これまで取り組んできた地域自治の推進につきましては、引き続き地域の状況に応じて地域自治組織設立に向けた支援を行ってまいります。また、地域資源等を域内循環する仕組みである西条市版ローカルファンドの推進にあたり、本市をはじめ、四国初のコミュニティ財団である「公益財団法人えひめ西条つながり基金」、「株式会社日本政策金融公庫」、「株式会社西条産業情報支援センター」、「NPO 法人西条まちづくり応援団」の5者連携によるソーシャルビジネス支援のほか、西条市版SIB事業やふるさと納税を活用したNPO等指定寄附制度を通して、地域社会の課題解決に取り組む事業者等を支援することで「活動人口」を創出し、協働のまちづくりを実現してまいります。
「時代の変化に対応した地域づくり」につきましては、今年度、試験的に運用を行っている電子申請プラットフォームにおける申込予約やアンケート機能の活用について、新年度より本格導入を進め、更なる市民サービスの向上を図ってまいります。また、今後ますますデジタル化社会が進展する中、電子機器等に不慣れな高齢者でも安心してデジタル活用ができるようデジタルデバイド対策に取り組み、「誰一人取り残さない」デジタル化社会の実現を目指してまいります。さらには、本年2月に一般社団法人として新たに活動をスタートした西条市SDGs推進協議会を中心に「LOVE SAIJOプラットフォーム」を活かしたまちづくりの仕組みを構築することで、「持続可能都市西条2050」の実現に向けて取組を進めてまいります。なお、「第2期西条市総合計画」の計画期間が令和6年度をもって終了することから、令和7年度以降の中長期的なまちづくりの指針となる「第3期西条市総合計画」の策定に向けて、新年度から着手してまいります。
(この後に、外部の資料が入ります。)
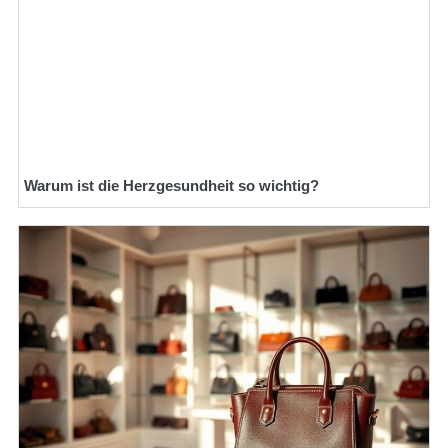
Warum ist die Herzgesundheit so wichtig?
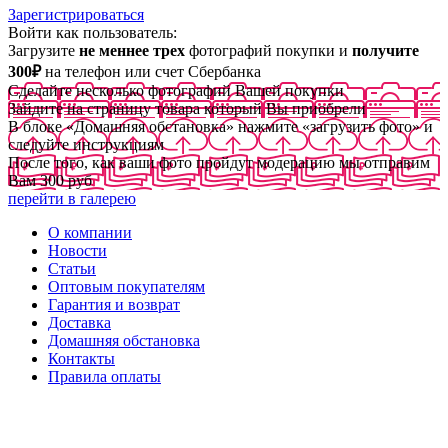
Зарегистрироваться
Войти как пользователь:
Загрузите
не меннее трех
фотографий покупки и
получите
300₽
на телефон или счет Сбербанка
Сделайте несколько фотографий Вашей покупки
Зайдите на страницу товара который Вы приобрели
В блоке «Домашняя обстановка» нажмите «загрузить фото» и
следуйте инструкциям
После того, как ваши фото пройдут модерацию мы отправим
Вам 300 руб
перейти в галерею
О компании
Новости
Статьи
Оптовым покупателям
Гарантия и возврат
Доставка
Домашняя обстановка
Контакты
Правила оплаты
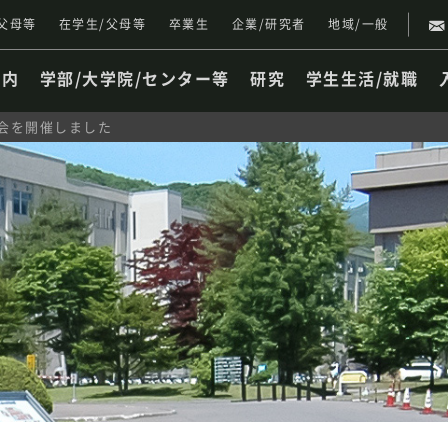
父母等
在学生/父母等
卒業生
企業/研究者
地域/一般
案内
学部/大学院/センター等
研究
学生生活/就職
会を開催しました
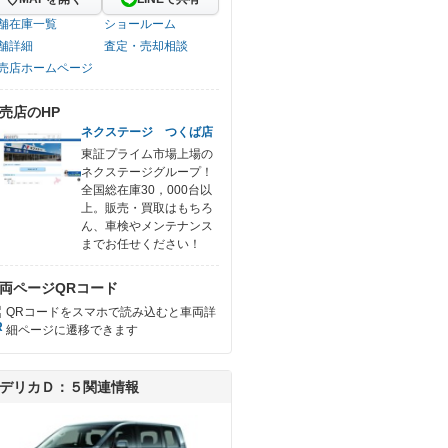
舗在庫一覧
ショールーム
舗詳細
査定・売却相談
売店ホームページ
売店のHP
ネクステージ つくば店
東証プライム市場上場の
ネクステージグループ！
全国総在庫30，000台以
上。販売・買取はもちろ
ん、車検やメンテナンス
までお任せください！
両ページQRコード
QRコードをスマホで読み込むと車両詳
細ページに遷移できます
デリカＤ：５関連情報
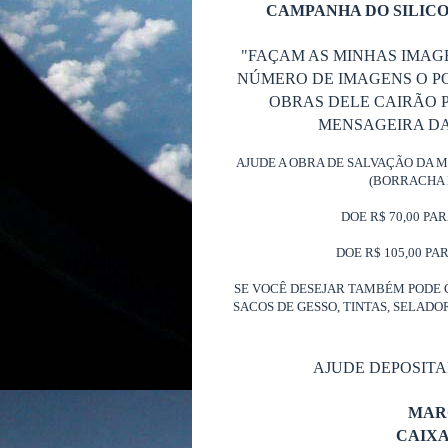
CAMPANHA DO SILICO
"FAÇAM AS MINHAS IMAG
NÚMERO DE IMAGENS O P
OBRAS DELE CAIRÃO P
MENSAGEIRA DA 
AJUDE A OBRA DE SALVAÇÃO DA 
(BORRACHA 
DOE R$ 70,00 PA
DOE R$ 105,00 PA
SE VOCÊ DESEJAR TAMBÉM PODE 
SACOS DE GESSO, TINTAS, SELAD
AJUDE DEPOSIT
MAR
CAIX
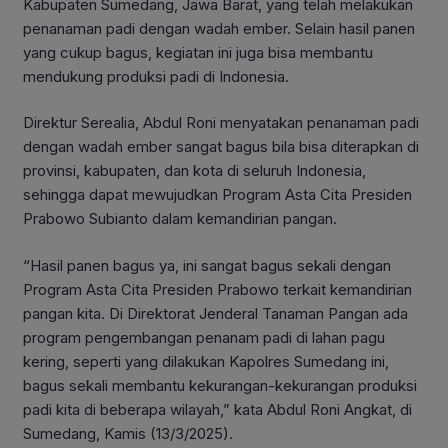
Kabupaten Sumedang, Jawa Barat, yang telah melakukan
penanaman padi dengan wadah ember. Selain hasil panen
yang cukup bagus, kegiatan ini juga bisa membantu
mendukung produksi padi di Indonesia.
Direktur Serealia, Abdul Roni menyatakan penanaman padi
dengan wadah ember sangat bagus bila bisa diterapkan di
provinsi, kabupaten, dan kota di seluruh Indonesia,
sehingga dapat mewujudkan Program Asta Cita Presiden
Prabowo Subianto dalam kemandirian pangan.
“Hasil panen bagus ya, ini sangat bagus sekali dengan
Program Asta Cita Presiden Prabowo terkait kemandirian
pangan kita. Di Direktorat Jenderal Tanaman Pangan ada
program pengembangan penanam padi di lahan pagu
kering, seperti yang dilakukan Kapolres Sumedang ini,
bagus sekali membantu kekurangan-kekurangan produksi
padi kita di beberapa wilayah,” kata Abdul Roni Angkat, di
Sumedang, Kamis (13/3/2025).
「経営感覚のある行財政運営の実践」につきましては、将来的な人口減少や少子高齢化が進展する中、老朽化が進む公共施設の効率的な管理及び運営を行っていくため、引き続き公共施設の適正配置と有効活用方法について検討を進めてまいります。また、窓口改革の一環として、手続きに要する時間の短縮化を図ることでご遺族の心情に寄り添うことができるよう、「おくやみ窓口」の本格稼働とおくやみ手続きのワンストップ化の推進に取り組み、市民サービスの更なる向上を図ってまいります。
「行政情報の運用」につきましては、健康保険証としての利用や行政手続きのオンライン化など、デジタル社会のパスポートとして様々な利活用の検討が進むマイナンバーカードの更なる普及促進を図るとともに、引き続き正しい情報の発信とカード取得に係る支援を行ってまいります。
以上、新年度の市政運営につきまして、私の所信の一端を申し上げました。急速に変化が進む混迷の時代を皆様とともに切り拓いていくことができるよう、一層の熱意と不退転の決意をもって、全力で取り組んでまいる所存であります。
議員の皆様方をはじめ、市民の皆様方の温かいご理解と、一層のご支援、ご協力をお願い申し上げます。